Es más, nadie sabía si sonreía o lloraba, porque nadie podía develar su misterio. Entonces, le miraban a los ojos, unos decían: «su mirada puede ser la de una mujer o de un niño». Entonces es homosexual, decían todos. Pero el misterio subsistía. Otros se fijaban en su sonrisa. Hay algo de misterioso allí, como en el cuadro de Leonardo. La sonrisa de la Monalisa. Este Arlequín caminaba como un fantasma. Nadie sabía nunca en dónde estaba o cómo lo podían encontrar.
Cuenta la leyenda que un día le vieron entrar a un circo. Allí consiguió trabajo. Un día bajo los reflectores y ante una galería casi vacía, encontró a una niña llorando porque se había perdido, entonces él le sonríe y le dice que en el cielo hay un club para los corazones solitarios, y que cuando uno llega ahí ya nunca más se siente solo porque está lleno de amigos y amigas con quienes jugar. La niña le sonreía aliviada. Despúes el circo quedó vacío y el Arlequín se fue apagando las luces del escenario.
Un día todo estaba conmocionado y la gente corría como payasos desbocados. Corrían por estrechos callejones, unos encima de otros, asfixiados. Por fin desembocaron en un Gran Teatro. No había nadie en las graderías. Todos eran actores. También el Arlequín de dos caras. Enfurecidos peleaban entre ellos. Cada combate era a muerte. Así es como el Gran Teatro se fue llenando de muertos, había un hedor nauseabundo que hacía imposible el respirar. El Arlequín no podía respirar. Él no quería matar a nadie, sólo sabía sonreir y hacer reir o llorar a los demás. Pero allí todos eran actores y arriba del escenario lo estaban asesinando. El escenario era una selva, sobreviviría el más fuerte. Los payasos y el Arlequín se transformaron en fieras, depredadores, con los hocicos llenos de babas lascivas. Primero fue una guerra defensiva, pero al primer zarpazo apareció el instinto de supervivencia que actuaba por sobre todas las demás reacciones.
Dice la historia que el Arlequín cayó herido de muerte, y, en esos momentos pudo mirar el cielo del Gran Teatro. Y más allá de las luces, había otros hombres con miradas oscuras, que manipulaban los instrumentos que daban vida a la acción: las luces, la música, las cámaras de filmación y los que se encargarían del último sobreviviente.
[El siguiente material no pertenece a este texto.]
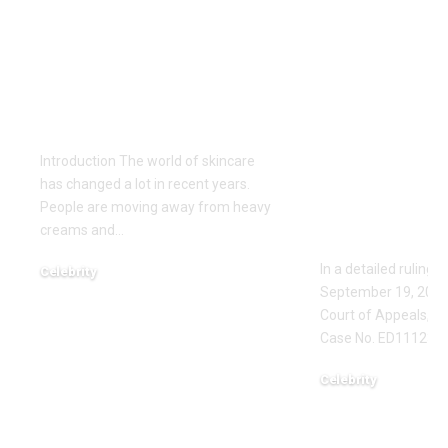
Gel Ooru: The
Missouri Co
Ultimate Natural
Appeals Op
Secret for Glowing
ED111235: F
Skin
Protection
Upheld Aga
Introduction The world of skincare
Jared Ross 
has changed a lot in recent years.
Stalking a
People are moving away from heavy
creams and
…
Threats
In a detailed ruling 
Celebrity
September 19, 2023,
June 3, 2026
Court of Appeals, Eas
Case No. ED111235,
Celebrity
June 1, 2026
Ya a nadie le importaba lo que había detrás de su sonrisa. Había tantos muertos, había un espacio infectado, el tiempo se acababa, ya la sangre le inundaba los pulmones, ahogándolo… ahí recordó el sueño que un día tuvo: el sueño decía que todos los que habían nacido para encantar a los demás estaban condenados a vagar por el mundo en un viaje errante, buscando siempre lo que nunca encontrarían porque sólo existe en su imaginación. Los viejos dragones de los cuentos de infantiles. Por fin pudo recordar que el sueño tiene alas… y cayó la última gota de sangre. Ya no había payasos, ni arlequines, sólo la misteriosa sonrisa en la boca de los hombres que contemplaban las ruinas del Gran Teatro.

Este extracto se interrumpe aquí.